The many questions asked of McCalman after his paper suggested just how important to the attraction of Blake is the perception that his poetry and designs open up both a politics and a history that have been marginalized in the construction of our present intellectual reality. It was the question of what this radical opportunity means for the reader now which might be said to characterize my last grouping of papers. Bruce Woodcock examined the politics of Paine and Blake in a paper that undermined some of the received assumptions about their differences while asking searching questions about their relevance to the modern reader. What a political reading of Blake’s texts have offered our recent past was Phillip Gorski’s concern. His paper charted the development on the British left, from the 1930s onwards, of a cultural affiliation that sought to identify in Blake an alternative to a rigid and mechanistic Marxism which still maintained the force of a radical critique of capitalism. The possibilities and limitations of that radicalism for a feminist critique were explored by Helen Bruder and Young-ok An. Bruder offered a subtle and convincing reading of The Book of Thel which moved with skill between an account of late eighteenth-century restrictions on female self-determination and the modern critical maintenance of those restrictions. A more theoretical feminist approach to Blake propelled An’s Althusserian explorations of “History, Textuality, and Blake.”

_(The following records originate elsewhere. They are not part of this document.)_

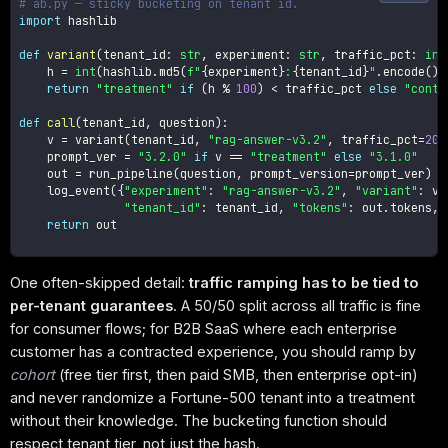
# ab.py — sticky bucketing on tenant id.
import
 hashlib

def
variant
(
tenant_id
:
str
,
 experiment
:
str
,
 traffic_pct
:
int
    h 
=
int
(
hashlib
.
md5
(
f"
{
experiment
}
:
{
tenant_id
}
"
.
encode
(
)
)
return
"treatment"
if
(
h 
%
100
)
<
 traffic_pct 
else
"contr
def
call
(
tenant_id
,
 question
)
:
    v 
=
 variant
(
tenant_id
,
"rag-answer-v3.2"
,
 traffic_pct
=
20
)
    prompt_ver 
=
"3.2.0"
if
 v 
==
"treatment"
else
"3.1.0"
    out 
=
 run_pipeline
(
question
,
 prompt_version
=
prompt_ver
)
    log_event
(
{
"experiment"
:
"rag-answer-v3.2"
,
"variant"
:
 v
,
"tenant_id"
:
 tenant_id
,
"tokens"
:
 out
.
tokens
,
return
 out

One often-skipped detail:
traffic ramping has to be tied to
per-tenant guarantees
. A 50/50 split across all traffic is fine
for consumer flows; for B2B SaaS where each enterprise
customer has a contracted experience, you should ramp by
cohort
(free tier first, then paid SMB, then enterprise opt-in)
and never randomize a Fortune-500 tenant into a treatment
without their knowledge. The bucketing function should
respect tenant tier, not just the hash.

Perhaps it was this last grouping of papers that came closest to theorizing the objectives of a historical criticism. None, however, directly addressed the issue of what historicizing Blake might be, the most obvious omission from the conference as a whole. Historical criticism does not entail theoretical illiteracy, as any number of recent studies have demonstrated, nor was such illiteracy evident amongst the participants in the conference, judging by the intense discussions which went on around the papers. What the conference did demonstrate above all was the pressing desire to practice a historicizing criticism, a desire which for many of the speakers was informed by a sense that to evacuate the site of history, especially the fugitive history brought to light by McCalman, would be a political as well as critical evasion.